Assigned task:
Each line of the data below that carries the word "terrain" needs to be copied.

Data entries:
§

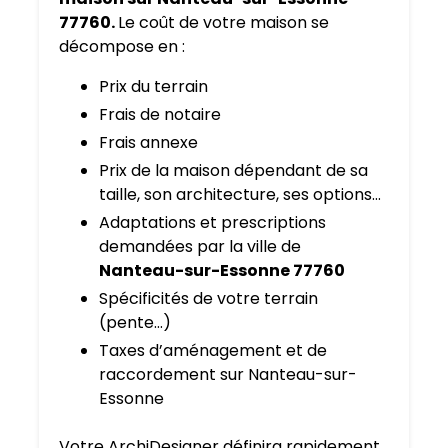
77760.
Le coût de votre maison se
décompose en :
Prix du terrain
Frais de notaire
Frais annexe
Prix de la maison dépendant de sa
taille, son architecture, ses options…
Adaptations et prescriptions
demandées par la ville de
Nanteau-sur-Essonne 77760
Spécificités de votre terrain
(pente…)
Taxes d’aménagement et de
raccordement sur Nanteau-sur-
Essonne
Votre ArchiDesigner définira rapidement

§

Answer to this task:
Prix du terrain
Spécificités de votre terrain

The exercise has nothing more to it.